Debugging Intermittent Test Failures with Karma and Jasmine

Oliver Carlson
7 min readJun 13, 2023
Test failures! If you’re still using console.logs, there are better ways in Step #5.

Have you ever had an intermittent or random failure in your unit tests?

I did, and I was pulling my hair out trying to figure out the problem. And I’m not alone. Even big name companies like Google and Microsoft struggle with flaky tests with one study indicating that 41% and 26% of test targets that had previously passed and failed at least once, respectively.

Having intermittent test failures causes companies to miss sprint and release targets and lead to a lot of wasted developer productivity.

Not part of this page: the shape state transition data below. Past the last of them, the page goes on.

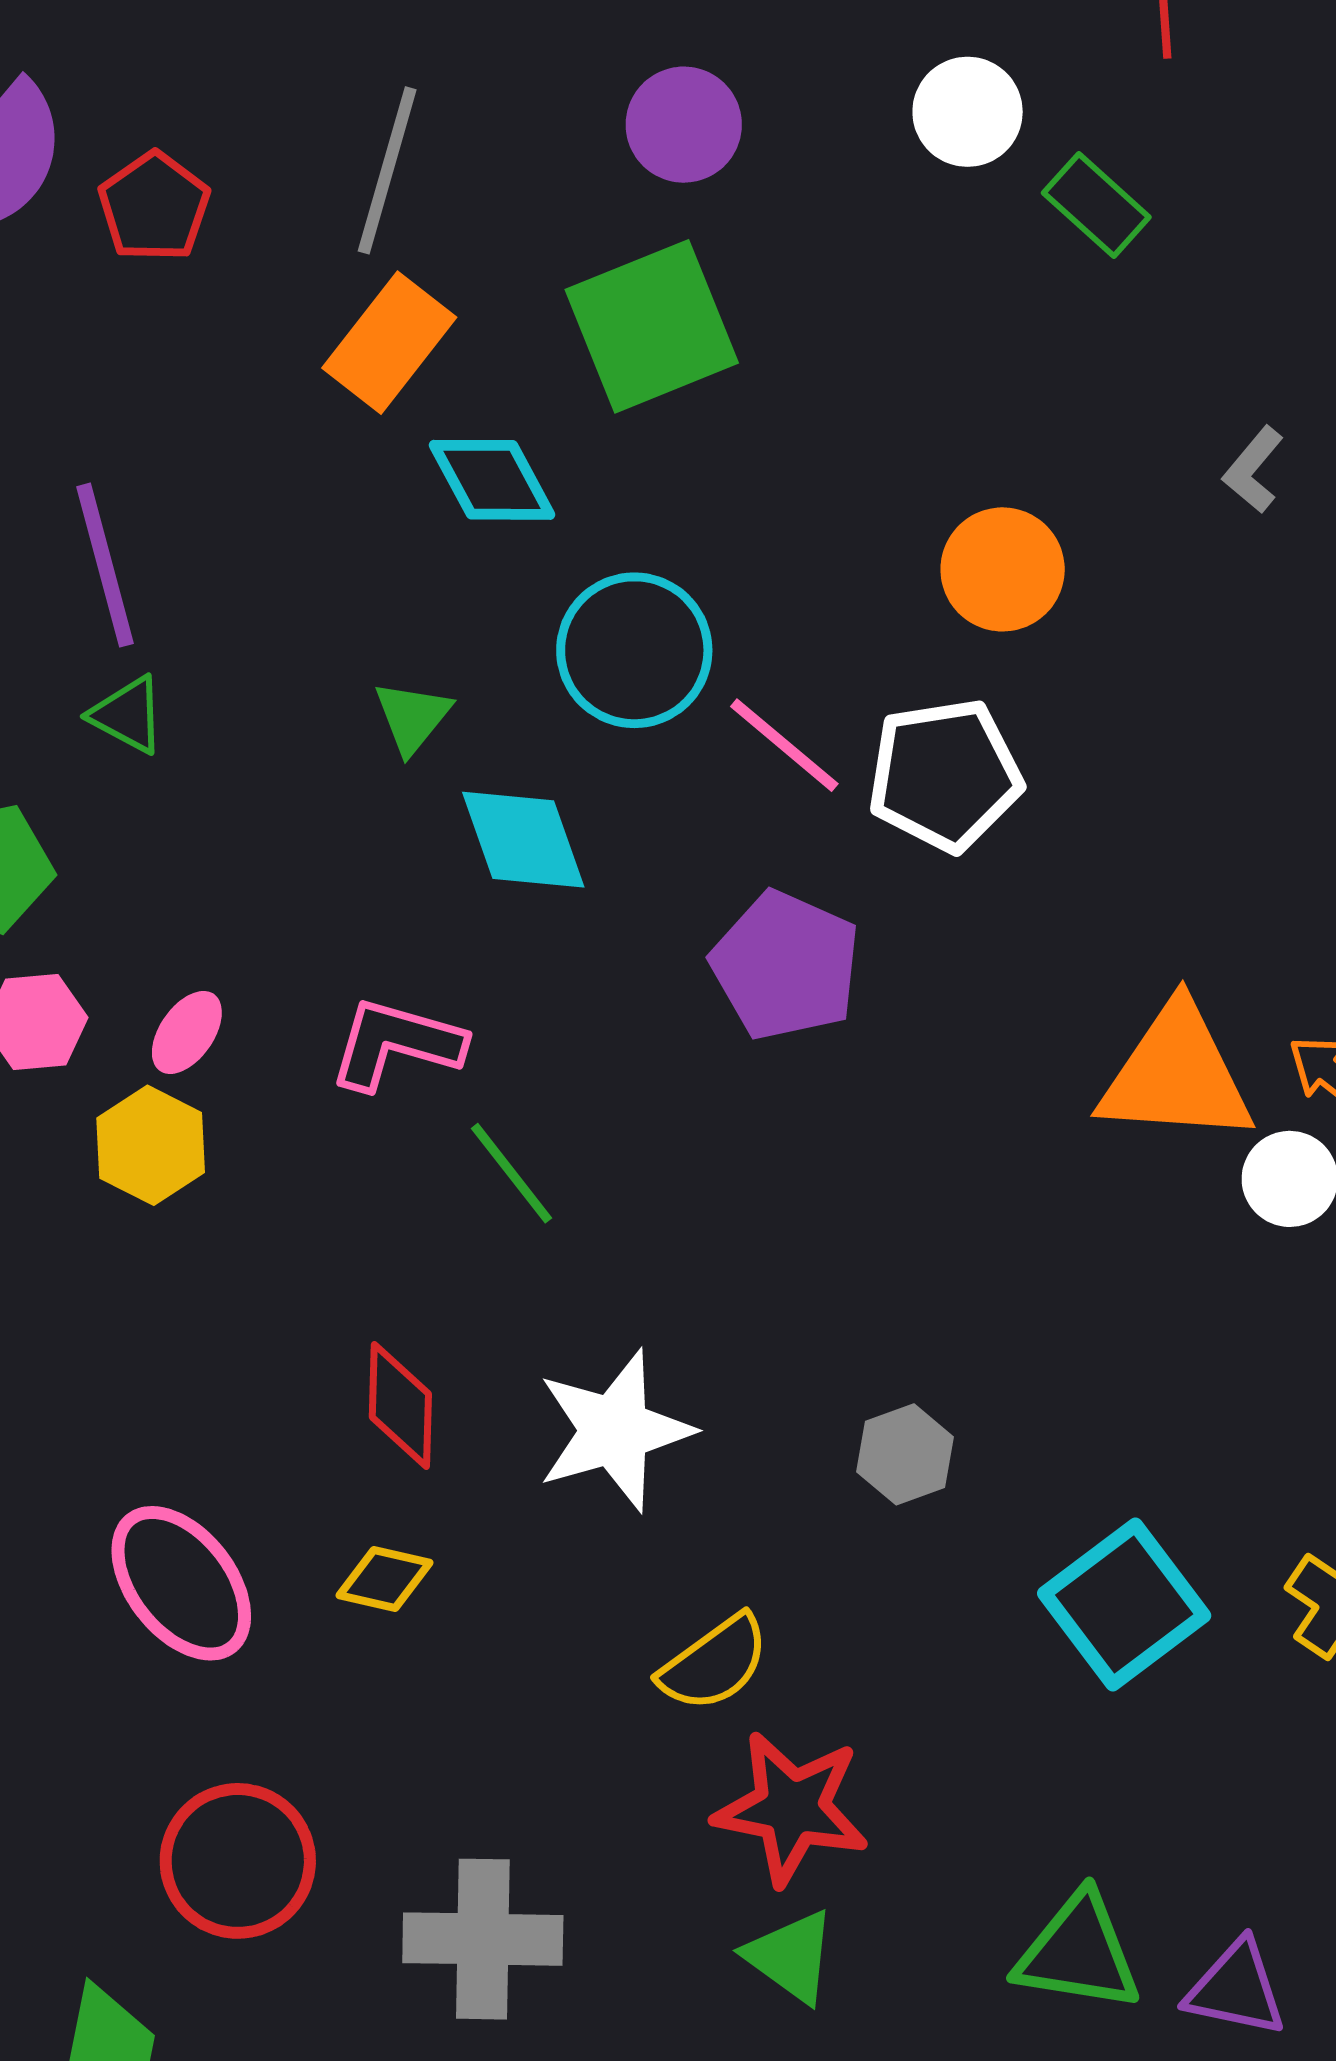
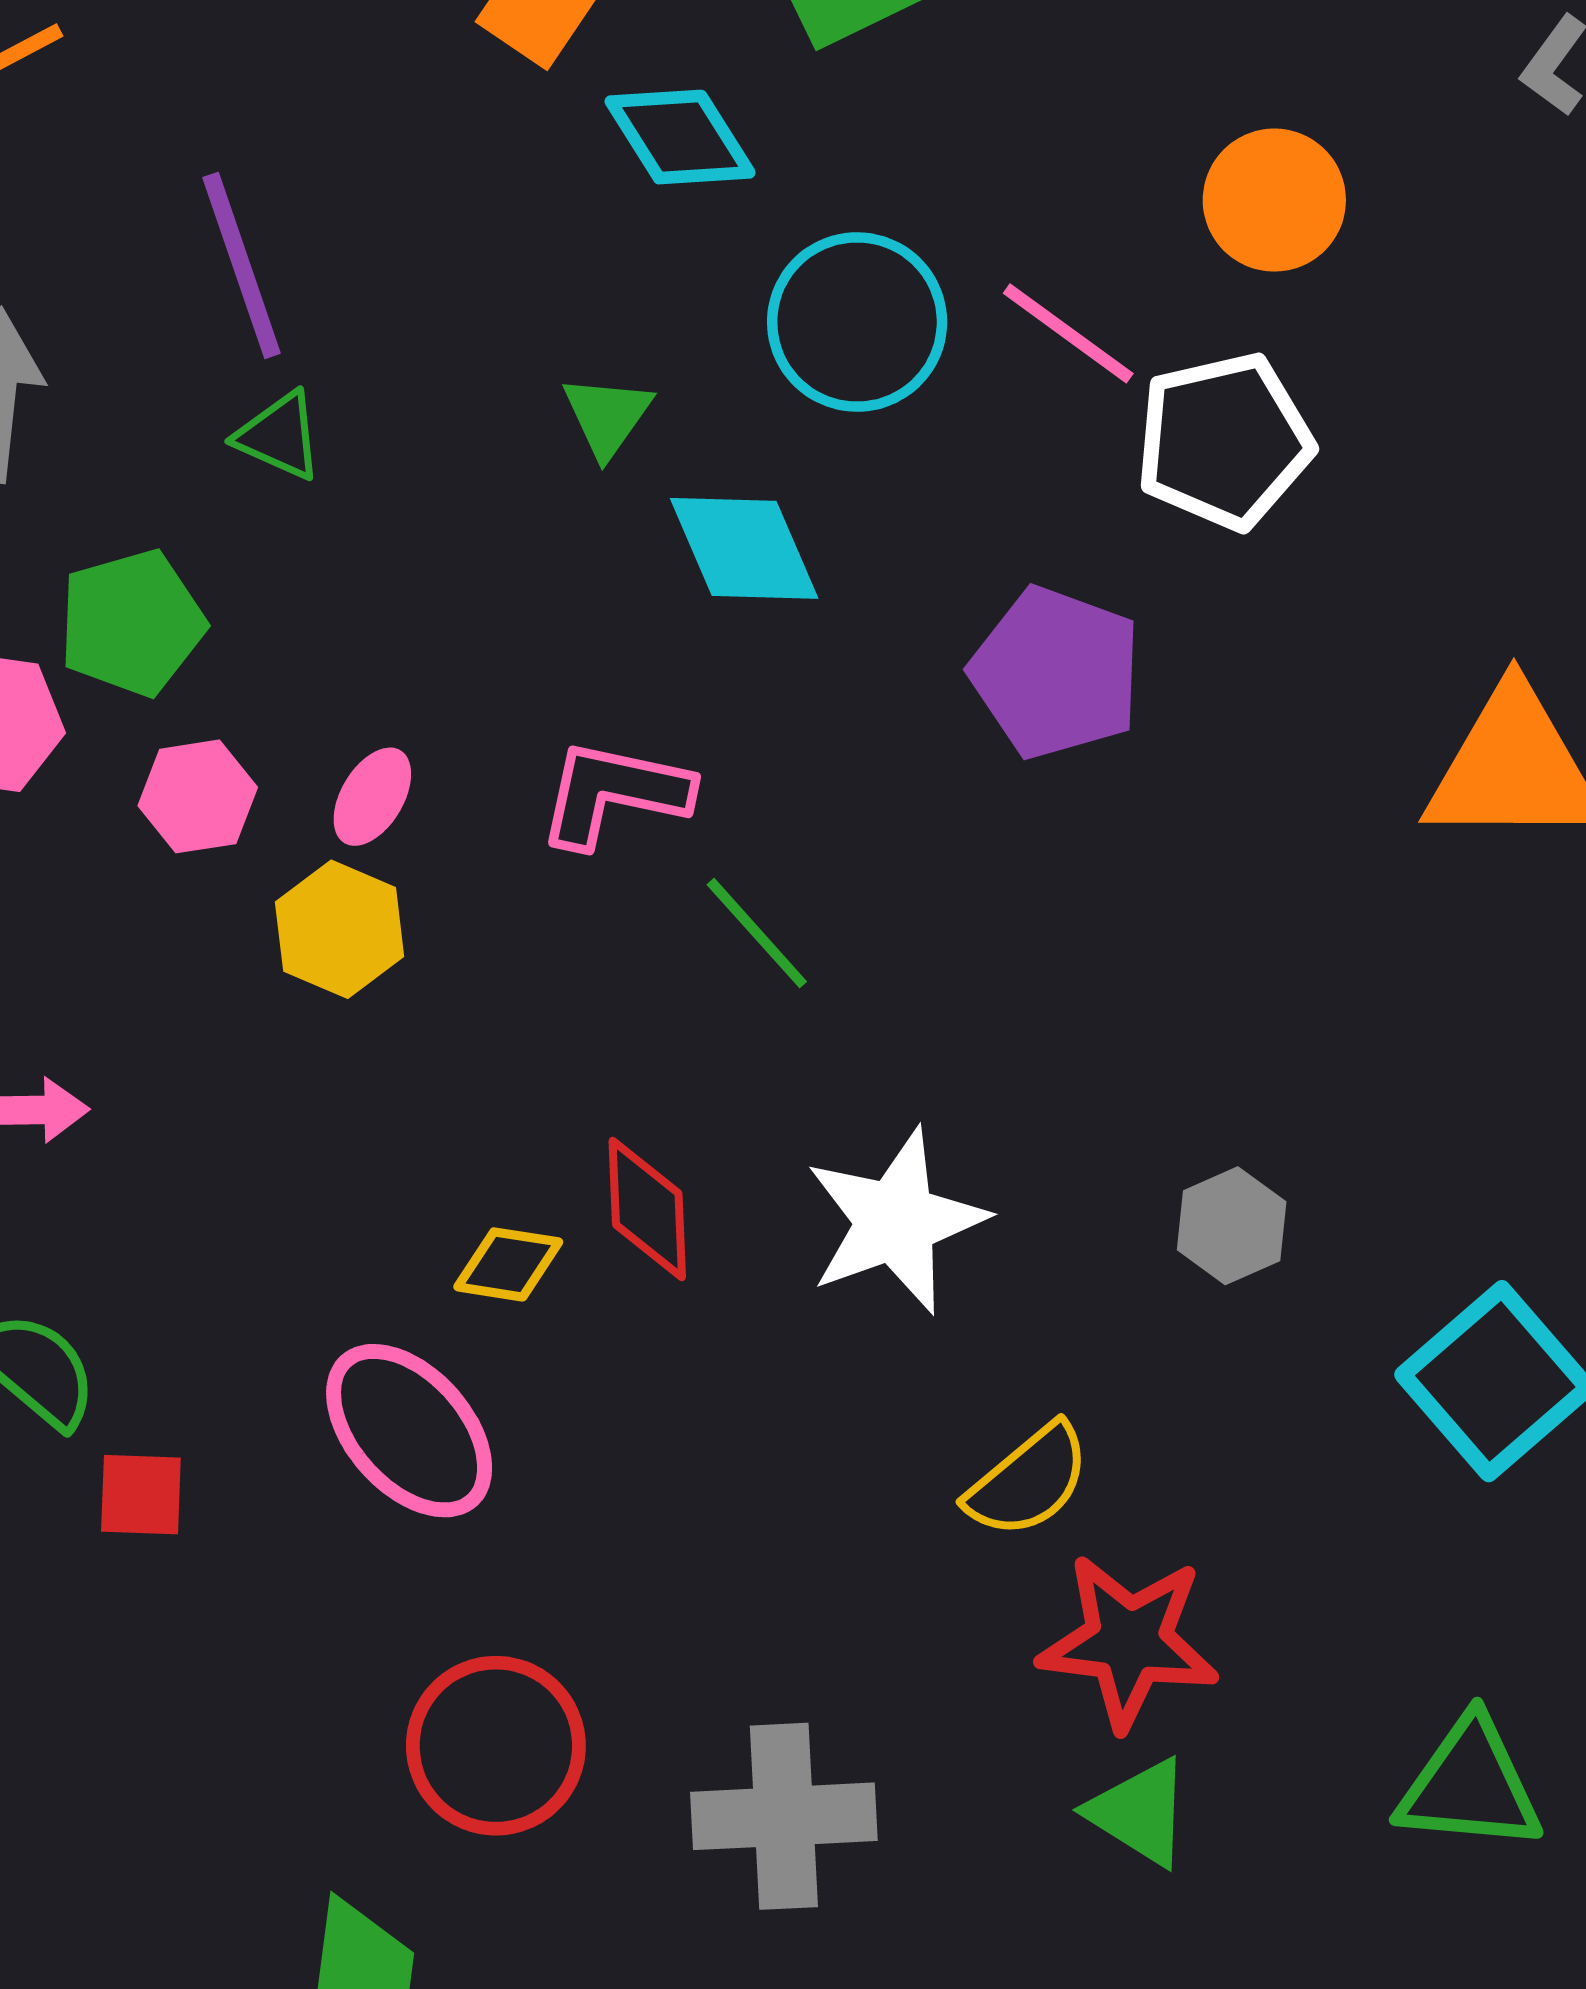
pink line: (784, 745) -> (1068, 333), moved
yellow diamond: (384, 1579) -> (508, 1264), moved

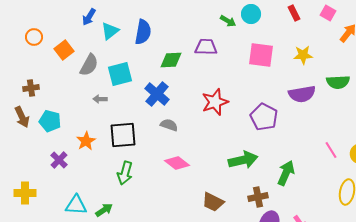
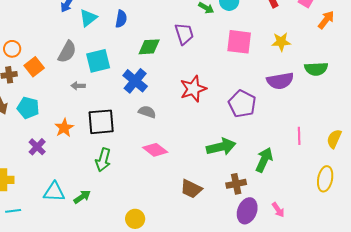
blue semicircle: (143, 32) -> (121, 19), size x0.7
orange circle: (34, 37) -> (12, 49), moved
purple trapezoid: (206, 47) -> (184, 34), turned 70
orange square: (64, 50) -> (34, 67), moved
pink line: (331, 150) -> (299, 136), moved, turned 30

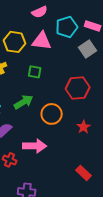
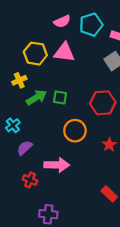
cyan pentagon: (67, 27) -> (91, 25), moved
green square: (35, 72) -> (60, 97), moved
green arrow: (24, 102) -> (36, 97), moved

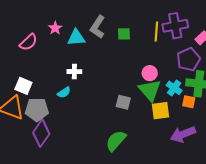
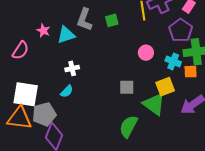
white square: (23, 86) -> (26, 94), size x1.5
green triangle: (150, 90) -> (154, 104), moved

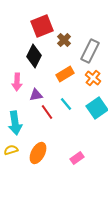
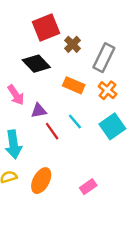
black diamond: (34, 56) -> (36, 64), turned -70
orange rectangle: (65, 74) -> (74, 85), turned 54
pink arrow: (17, 82) -> (16, 95), turned -36

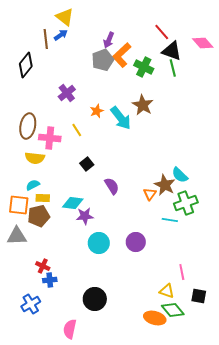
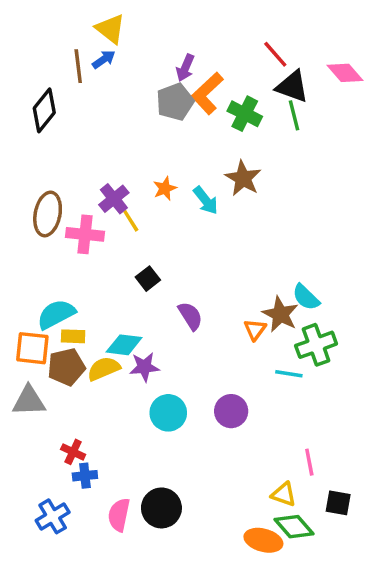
purple cross: (67, 93) -> (114, 199), moved
cyan arrow: (121, 118) -> (206, 200), size x0.7
yellow semicircle: (35, 158) -> (104, 369), moved, turned 150
cyan semicircle: (33, 185) -> (56, 314), size x1.6
pink semicircle: (70, 329) -> (119, 515), moved

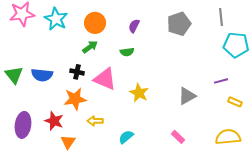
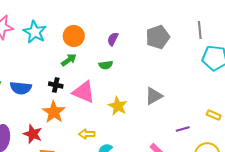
purple line: (221, 81) -> (183, 129), moved
gray triangle: (187, 96) -> (154, 96), moved
orange star: (75, 99) -> (54, 112), turned -30
yellow arrow: (95, 121) -> (87, 134), moved

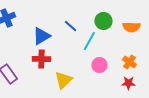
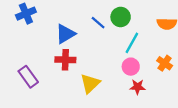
green circle: (103, 21) -> (121, 17), moved
cyan line: (89, 41) -> (132, 43), moved
red star: (128, 83) -> (137, 87), moved

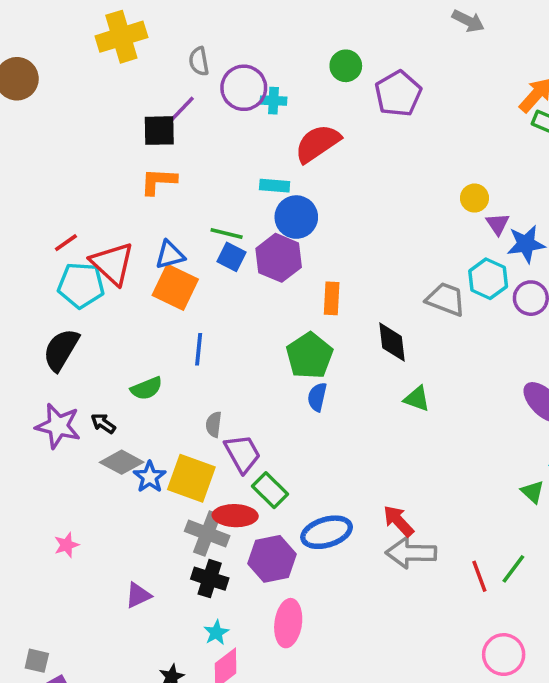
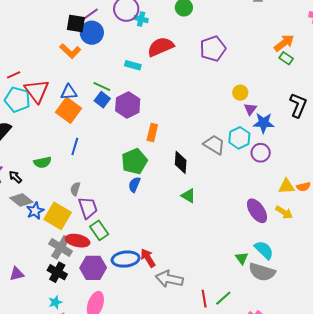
purple pentagon: (398, 94) -> (213, 49), moved
orange L-shape: (158, 181) -> (70, 51), turned -150
blue circle: (296, 217) -> (92, 33), moved
red arrow: (398, 521) -> (148, 258), moved

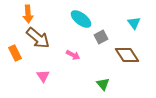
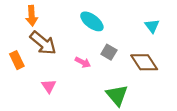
gray square: (101, 37) -> (109, 52), moved, turned -32
green triangle: (103, 84) -> (117, 95), size x1.5

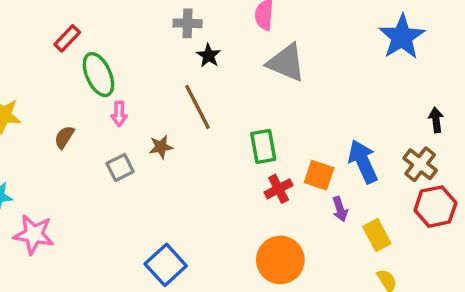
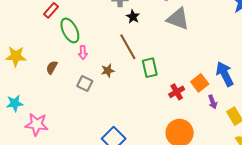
green rectangle: (263, 146) -> (150, 68), moved
gray square: (120, 167) -> (85, 84), turned -35
orange square: (319, 175) -> (200, 83), turned 36

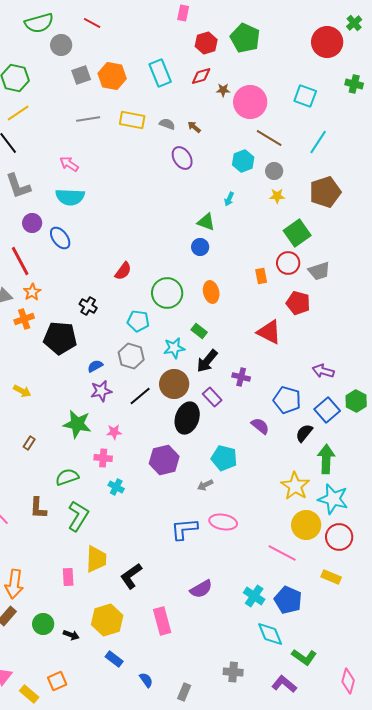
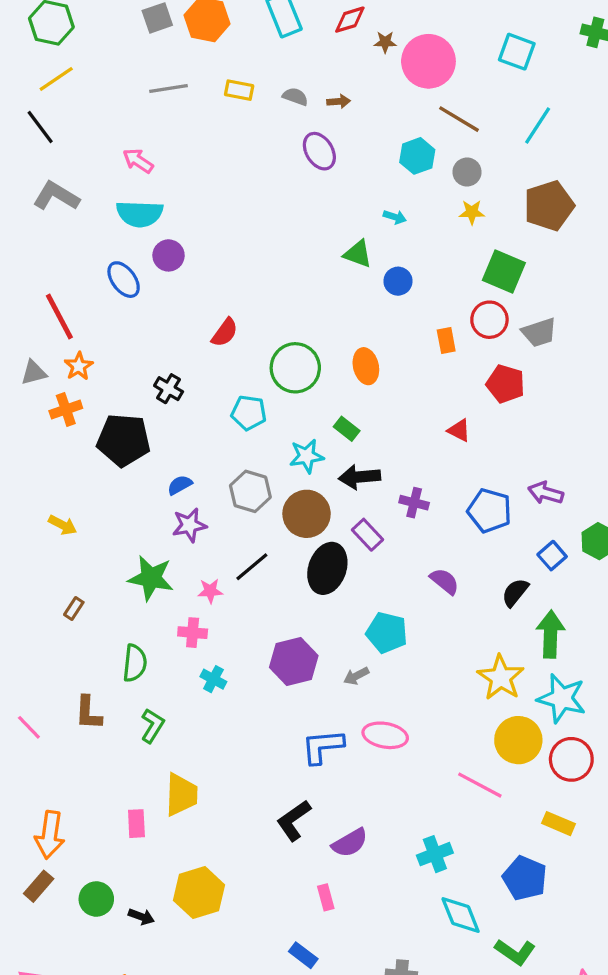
yellow rectangle: (132, 120) -> (239, 90), size x0.7
brown arrow: (194, 127) -> (339, 101), turned 136
gray L-shape: (18, 186) -> (56, 196), turned 140
cyan arrow: (229, 199) -> (395, 217), turned -96
purple circle: (32, 223) -> (169, 255), moved
green square: (297, 233) -> (504, 272), turned -32
blue circle: (200, 247) -> (398, 281), moved
red triangle: (269, 332) -> (459, 430), size x0.6
gray hexagon: (131, 356) -> (250, 491), moved
black arrow: (207, 361) -> (359, 477), turned 45
black line: (140, 396) -> (252, 567), moved
blue pentagon: (287, 400) -> (489, 511), moved
blue square: (327, 410) -> (552, 556), size x0.7
purple hexagon: (164, 460) -> (294, 661), moved
green semicircle: (67, 477) -> (135, 663), turned 115
green L-shape: (78, 516) -> (152, 726), size x0.7
black L-shape: (131, 576) -> (294, 820), moved
cyan cross: (254, 596) -> (435, 854), turned 35
blue pentagon: (288, 600) -> (525, 878), moved
pink rectangle: (162, 621) -> (326, 897), moved, size x0.6
blue rectangle: (114, 659) -> (303, 955), moved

Below, I will outline my experience dealing with them and some recommendations in a step-by-step manner to help anyone else experiencing these issues resolve them faster.

Background:

Working on a frontend project, I took a maintenance ticket for major NodeJS version upgrades and some npm packages updates. We are using vanilla JS and writing unit tests with Jasmine and running them with Karma.

The Problem

At the outset, this sounded like it would be a rather straightforward problem to solve given that this is a frontend library, so the effects of a Node version upgrade should (theoretically) be minimal and relate only to the build and test steps of the project.

And the first few fixes appeared to be going according to plan: add some simple test setup scripts to more cleanly handle test setup and teardown and modify a few parts of the codebase which were impacted by package updates.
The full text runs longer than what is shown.